I am trying to install SUSE Leap 42.3 from a USB stick. I want it to be installed on a particular partition (sb5 for main and sb6 for swap) and I do not want other partitions to be deleted!
Now, Suse offers a nice looking interface for partitioning at installation but it is completely unclear to me how to determine the actual installation location with this. When press “accept” and look at the “suggested partioning” it seems to be going to delete partitions that I want to be retained… I just don’t understand how to make sure where to install exactly, (including where the bootloader will go…) ((this is much cleared with the Ubuntu installation process: It shows a Before and an After situation))
Hi and welcome to the Forum
You need to select ‘Expert Mode’ button, then on that page hit the rescan disks button, when that’s finished, in the left hand column select your disk, then setup the partitions as required.
The final summary screen will tell you where the bootloader will go, again here you can select where ‘You’ want it to go…
If this is efi booting, then make sure you select it as /boot/efi as the mount point and not to format if you have existing efi booting…
And of course you should “know” your present system and what partitions you have now and what they are used for. Nobody, we nor the installer can really guess that.
At that point, there should be a button for “create partitioning”. Click that.
On the next screen, select “custom partitioning”.

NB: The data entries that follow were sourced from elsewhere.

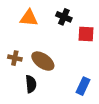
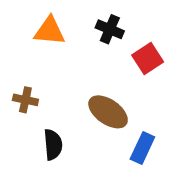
red square: (86, 34) -> (148, 59), turned -36
brown ellipse: (43, 61) -> (108, 112), moved

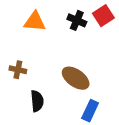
red square: (148, 59) -> (103, 16), moved
blue rectangle: (142, 148) -> (90, 111), moved

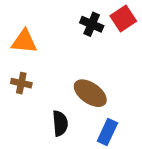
orange triangle: (35, 22) -> (24, 41), moved
black semicircle: (37, 101) -> (60, 123), moved

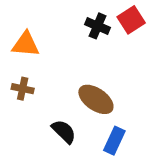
black semicircle: (60, 123) -> (64, 132), turned -40

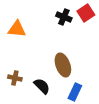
brown cross: (23, 89) -> (15, 78), moved
brown ellipse: (96, 99) -> (63, 65), turned 35

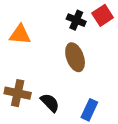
brown ellipse: (63, 65) -> (75, 57), moved
brown cross: (15, 78) -> (18, 93), size x1.5

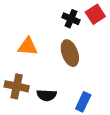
orange triangle: (20, 34) -> (28, 46), moved
black semicircle: (50, 103) -> (47, 95), turned 138

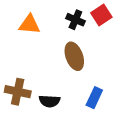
orange triangle: (28, 46) -> (29, 24), moved
blue rectangle: (83, 102) -> (94, 98), moved

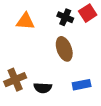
brown cross: (18, 92) -> (15, 80), turned -35
blue rectangle: (94, 98) -> (82, 85), turned 54

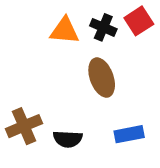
orange triangle: (25, 21) -> (64, 31), moved

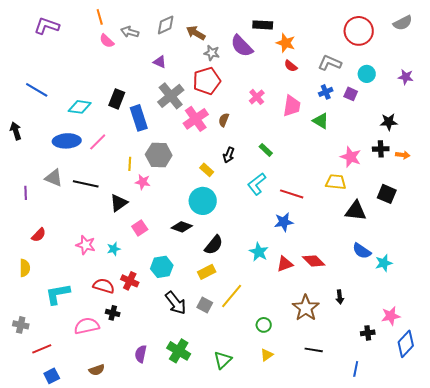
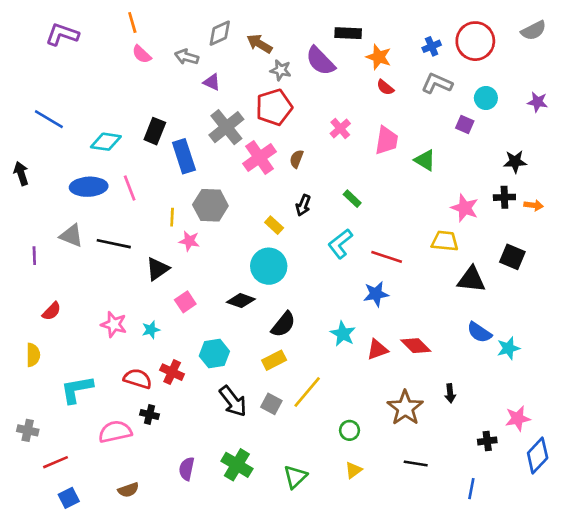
gray arrow: (130, 32) -> (187, 57), moved
blue cross: (326, 92) -> (432, 46), moved
pink line: (98, 142) -> (130, 188), turned -66

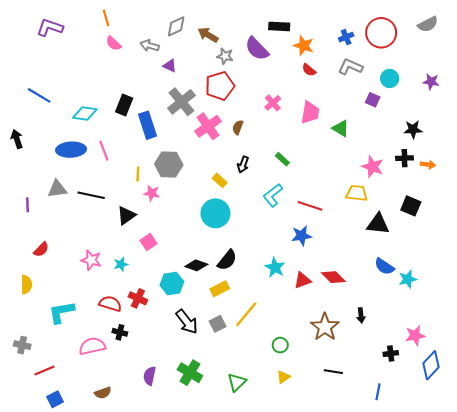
gray triangle: (71, 236) -> (57, 189), turned -30
black diamond: (241, 301) -> (196, 265), moved
gray square: (271, 404) -> (218, 324), turned 35

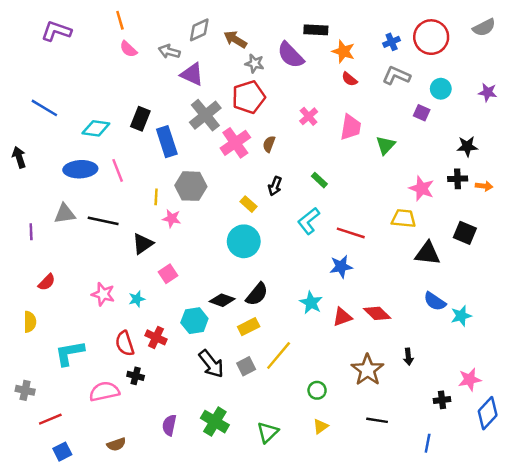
purple triangle: (170, 66) -> (192, 74), size x1.5
green triangle: (341, 128) -> (386, 145), turned 42
red semicircle: (110, 304) -> (125, 343), turned -125

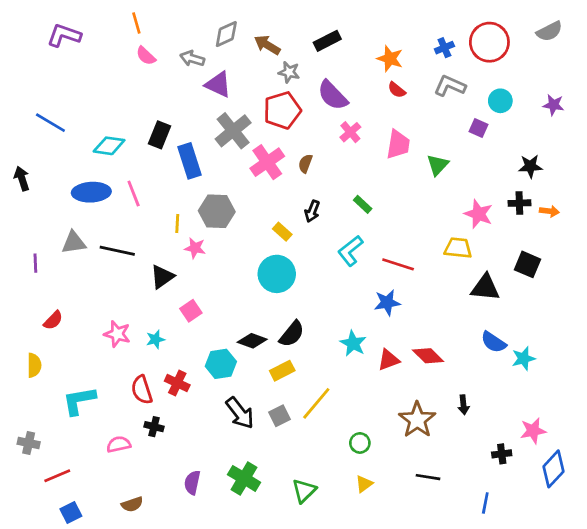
black rectangle: (316, 30) -> (327, 41), moved, turned -30
purple semicircle: (291, 55) -> (333, 95), moved
pink semicircle: (104, 392) -> (119, 444), size x0.7

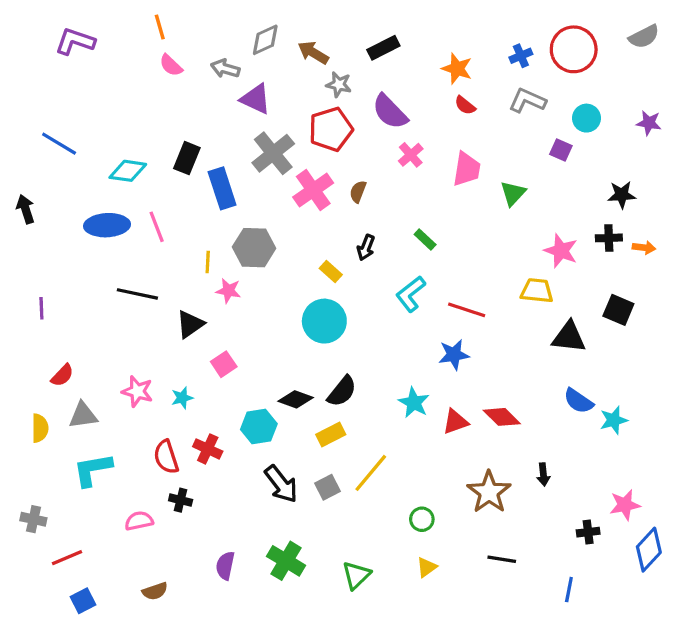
gray triangle: (74, 243) -> (83, 415), moved

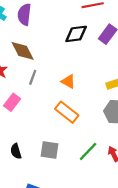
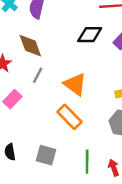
orange triangle: (68, 81) -> (75, 84), size x1.5
green line: (88, 151) -> (87, 162), turned -50

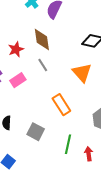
gray line: (38, 75) -> (43, 65), turned -72
orange triangle: (75, 84) -> (82, 73), moved

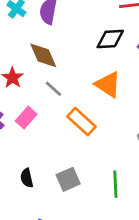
orange rectangle: (61, 105) -> (82, 122), moved
gray square: (36, 132) -> (68, 179), turned -36

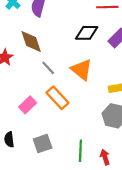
gray line: (53, 89) -> (48, 68), moved
pink rectangle: (26, 118) -> (28, 105), moved

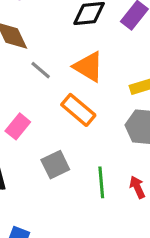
orange rectangle: (57, 98) -> (78, 110), moved
gray square: (43, 144) -> (55, 165), moved

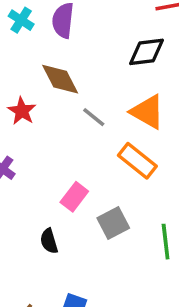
pink rectangle: (18, 126) -> (74, 197), moved

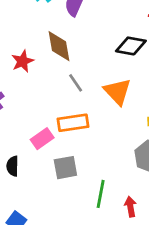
orange rectangle: (137, 161) -> (73, 123), moved, turned -64

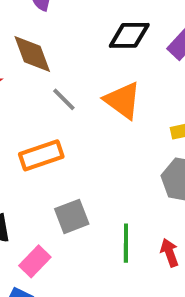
orange rectangle: (73, 123) -> (41, 155), moved
pink rectangle: (42, 139) -> (35, 261), moved

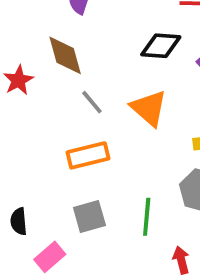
orange rectangle: (41, 155) -> (88, 155), moved
green line: (126, 243) -> (147, 217), moved

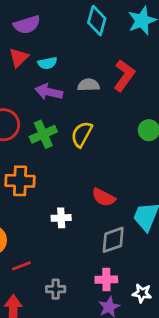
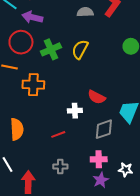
purple arrow: (49, 92) -> (32, 17), moved
white cross: (61, 218) -> (75, 111), moved
red line: (21, 266) -> (58, 134), moved

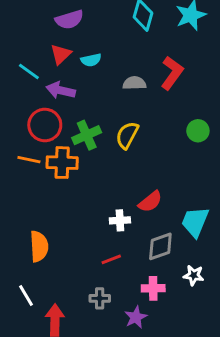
orange cross: (33, 85) -> (62, 163), moved
red semicircle: (97, 97) -> (150, 202), turned -66
red line: (58, 134) -> (111, 259), moved
white star: (126, 170) -> (194, 275), moved
purple star: (101, 180) -> (136, 317), moved

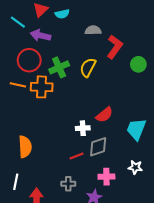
red L-shape: (172, 73) -> (115, 47), moved
gray diamond: (160, 246) -> (98, 147), moved
white line: (26, 295) -> (16, 182), turned 42

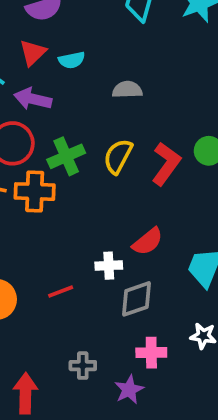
red L-shape: (115, 47) -> (166, 164), moved
red line: (77, 156) -> (61, 291), moved

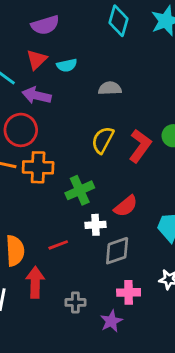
green cross: (66, 156) -> (80, 190), moved
red arrow: (25, 393) -> (35, 282), moved

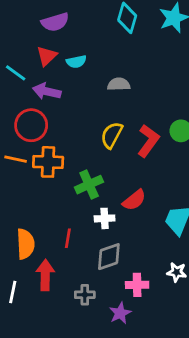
red line: (58, 245) -> (68, 238), turned -60
gray diamond: (117, 251) -> (109, 257), moved

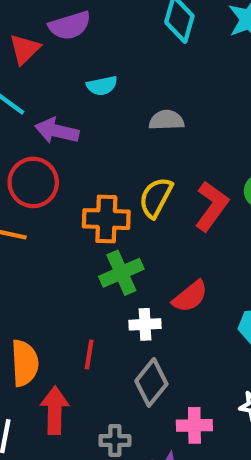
red triangle: (47, 56) -> (25, 49), moved
orange cross: (48, 162) -> (106, 219), moved
gray diamond: (109, 257) -> (151, 382), turned -32

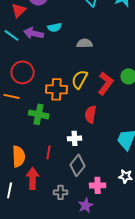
purple arrow: (57, 131) -> (34, 33), moved
green cross: (121, 273) -> (39, 114), moved, turned 36
red semicircle: (190, 296) -> (91, 114), moved, turned 138

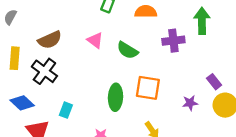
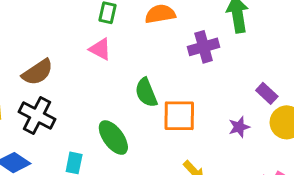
pink triangle: (95, 40) -> (100, 49), moved
green semicircle: (127, 50) -> (146, 93), moved, turned 45
green ellipse: (116, 97) -> (113, 138), moved, turned -30

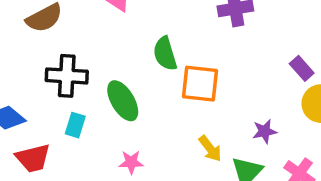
black cross: (37, 116) -> (67, 76), moved, turned -30
purple star: (239, 127) -> (265, 131), moved

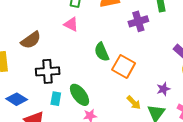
orange square: (200, 84) -> (124, 66), turned 30
green ellipse: (123, 101) -> (80, 95), moved

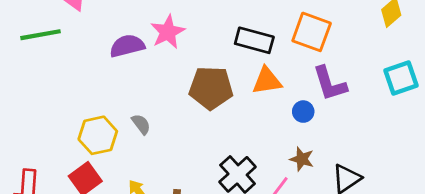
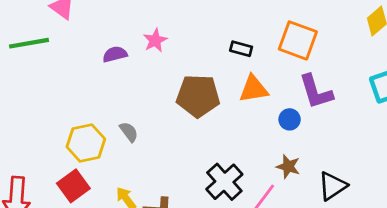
pink star: (168, 32) -> (155, 40), size x0.7
black rectangle: (254, 40) -> (241, 49), size x0.6
purple semicircle: (127, 46) -> (115, 54), size x0.7

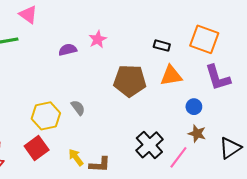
blue circle: (290, 119) -> (194, 107), moved

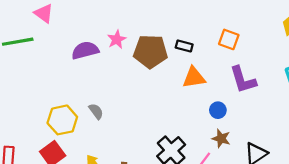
orange square: (204, 39) -> (229, 39), size x0.7
purple semicircle: (68, 50) -> (85, 50), size x1.4
brown pentagon: (130, 81) -> (150, 51), moved

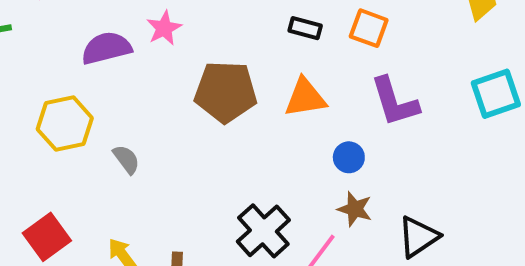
black rectangle: (184, 46) -> (305, 28), moved
brown pentagon: (150, 51) -> (226, 92), moved
yellow hexagon: (62, 120) -> (65, 124), moved

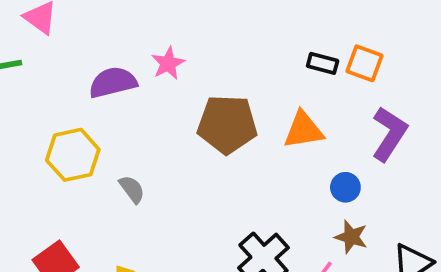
black rectangle: (305, 28) -> (323, 63), moved
purple L-shape: (395, 102) -> (389, 134), turned -130

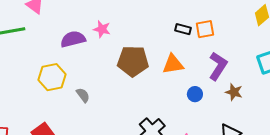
pink star: (168, 63) -> (102, 29), turned -30
orange square: (365, 63) -> (205, 29), turned -30
brown star: (351, 237) -> (234, 92), moved

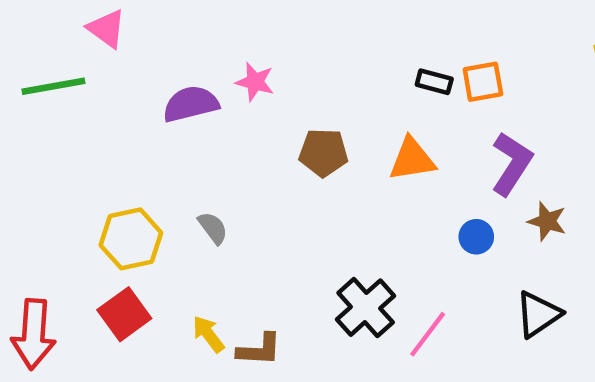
brown pentagon: (133, 61) -> (324, 153), size x0.7
yellow hexagon: (52, 77) -> (131, 239), moved
blue circle: (195, 94) -> (476, 237), moved

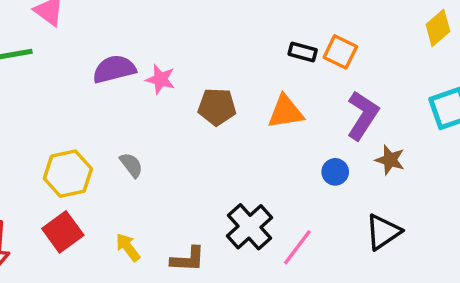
pink star: (255, 82) -> (160, 79), moved
orange square: (483, 82) -> (340, 52), turned 36
brown L-shape: (259, 350) -> (188, 259), moved

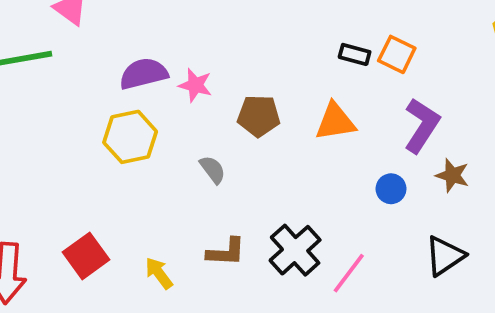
gray semicircle: (131, 165) -> (213, 170), moved
yellow hexagon: (68, 174) -> (130, 137), moved
brown L-shape: (188, 259) -> (226, 252), moved

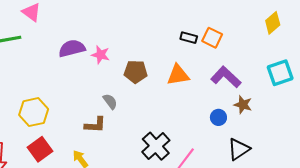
purple L-shape: (422, 125) -> (226, 77), turned -80
yellow hexagon: (130, 137) -> (34, 112), moved
blue circle: (391, 189) -> (218, 117), moved
brown L-shape: (226, 252) -> (95, 125), moved

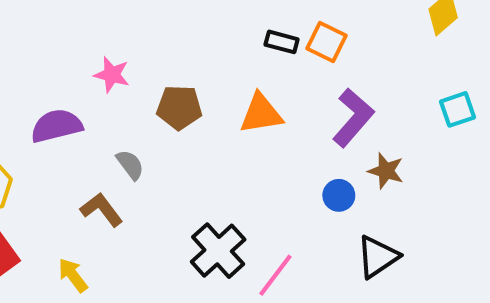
purple semicircle: (72, 48) -> (56, 126), moved
cyan square: (280, 73) -> (457, 109), size x0.7
purple L-shape: (226, 77) -> (353, 118), turned 88
brown L-shape: (95, 125) -> (102, 210), turned -130

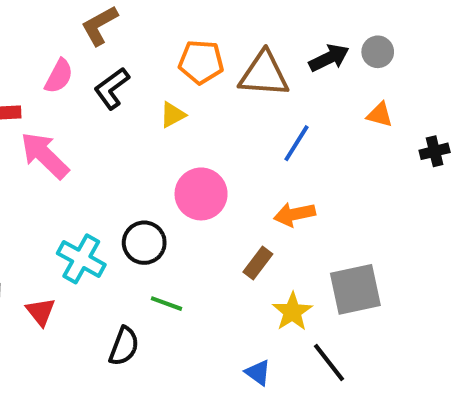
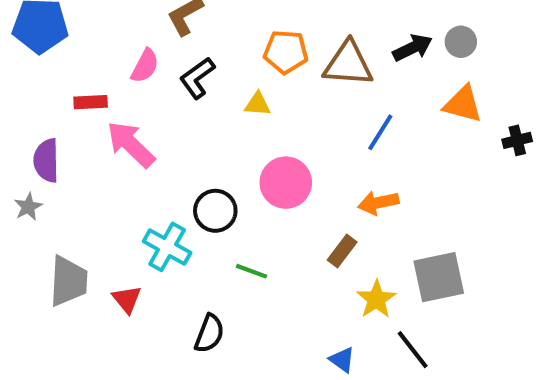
yellow triangle: (173, 115) -> (258, 104), turned 32
orange triangle: (380, 115) -> (463, 104), size x1.5
black circle: (144, 243) -> (215, 211), moved
green line: (167, 304) -> (252, 271), moved

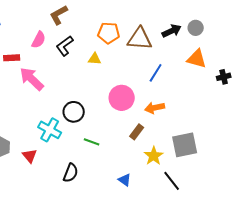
pink circle: (286, 183) -> (122, 98), moved
blue triangle: (342, 360) -> (125, 180), moved

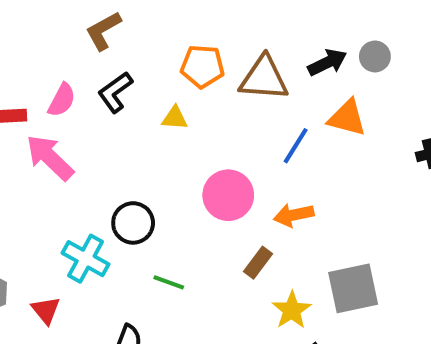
pink semicircle: (39, 40) -> (62, 100), moved
orange triangle: (197, 59) -> (347, 118), moved

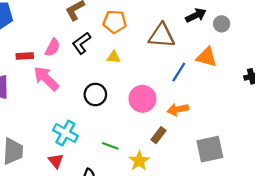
black arrow: (327, 62) -> (196, 15), moved
orange pentagon: (202, 66) -> (115, 22), moved
black circle: (133, 223) -> (95, 94), moved
red triangle: (46, 310) -> (56, 161), moved
yellow star: (292, 310) -> (139, 161), moved

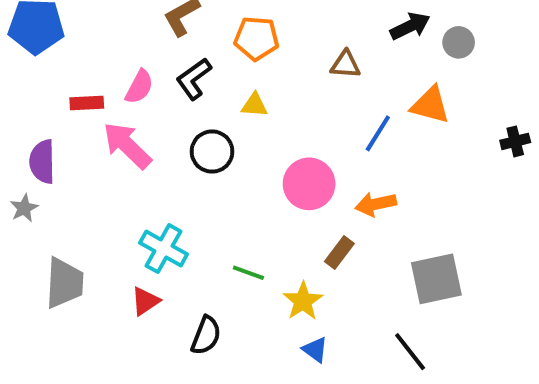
brown triangle: (162, 36) -> (345, 65), size x0.6
black circle: (95, 94) -> (212, 152), moved
red triangle: (56, 161) -> (145, 301), turned 35

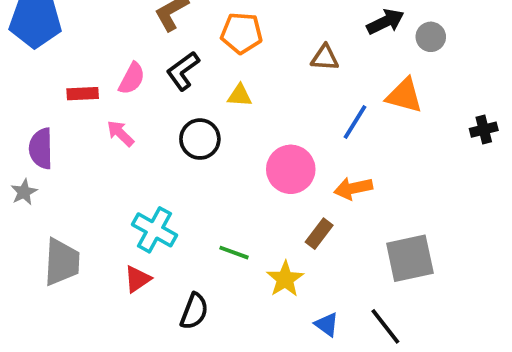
pink arrow: (127, 145) -> (120, 133), size x0.6
blue triangle: (315, 350) -> (327, 324), moved

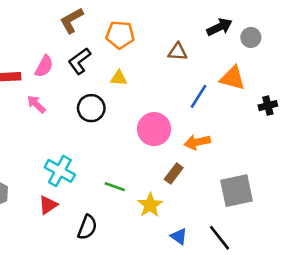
black cross: (484, 130) -> (268, 106), moved

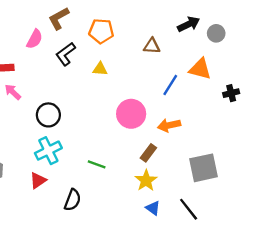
pink semicircle: (44, 66) -> (35, 39), moved
pink arrow: (36, 104) -> (13, 92), moved
black circle: (91, 108) -> (48, 115), moved
cyan cross: (60, 171) -> (48, 151), turned 35
yellow star: (150, 205) -> (146, 180), moved

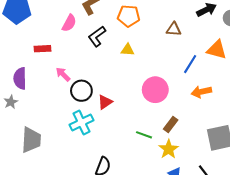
pink arrow: (13, 92) -> (63, 74), moved
orange arrow: (169, 125) -> (201, 92), moved
green line: (97, 164) -> (144, 135), moved
red triangle: (38, 180) -> (105, 102), moved

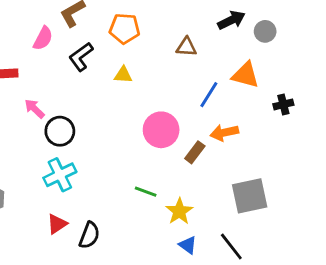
red triangle: (105, 102) -> (57, 224), moved
brown rectangle: (171, 125) -> (195, 152), moved

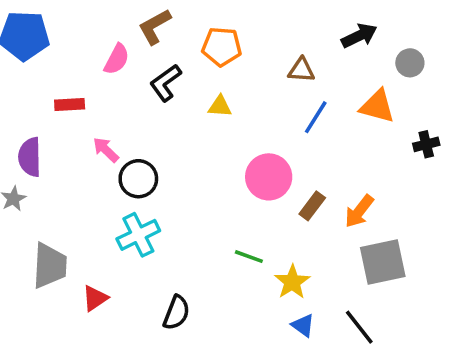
gray circle: (265, 31) -> (410, 63), moved
blue line: (209, 95) -> (316, 117), moved
orange arrow: (224, 133) -> (359, 211), moved, turned -40
red triangle: (57, 224) -> (95, 298), moved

That should give you a screen showing only the partitions that already exist.
Then right-click on a partition, and select “Edit”. That allows you to change that partition. For the main partition, you will want to set it to format the partition, and to mount the partition at “/”. When setting to format, you can specify which file system. If the partition already has a linux file system, it will default to that, but you can change it. For the swap partition, set it to format as swap and mount as swap.
Also you need free unpartitioned space to install to. If the drive is full what should the installer do??? Unless you are reusing existing partition in that case tell the install which how to format and where to mount them
Here is an example of what you should see when you launch Expert Partitioner during your Installation. The following displays a recommended layout when no old partitions exist.
You’ll note in the right pane “Available Storage on Install”
The first line is the physical disk (sda) followed by the recommended new partitions (sda1, sda2, sda3), their sizes, thier file system type and their mounted partition names (swap, / , /home).
Note that the default suggestion is to create <all> these partitions in free, unformatted space.
If you have any existing partitions, they would display as additional partitions, or if on different disks you would see at least one additional disk (eg sdb) on the left pane (A detected and read USB stick would read as an additional disk).
The following is an example what you would see when you double-click on an existing or recommended partition
When you click on the “Edit” button, you can modify how it’s mounted. So, for example if you have an existing old /home partition, you woul want to delete this /home partition the Installer offers to create for you, then double-click on your existing partition and specify it be mounted as /home and then finally re-size your / partition to fill the remaining free space which was originally allocated to the /home you don’t want.
Similarly to how I just described one common maneuver re-using an old /home partition, you can point your swap and / partitions to non-default locations.
NOT if installing in EFI mode to do a EFI boot not a MBR boot. The OP did not make it clear if installing in EFI or legacy boot so please be careful of your advice.
Thanks for all the useful information! I will retry the installation with this knowledge.
However the user interface concept of clearly showing a Before and an After situation would still be an improvement and take away uncertainty about exactly what will be changed with the installation. Perhaps in a next release?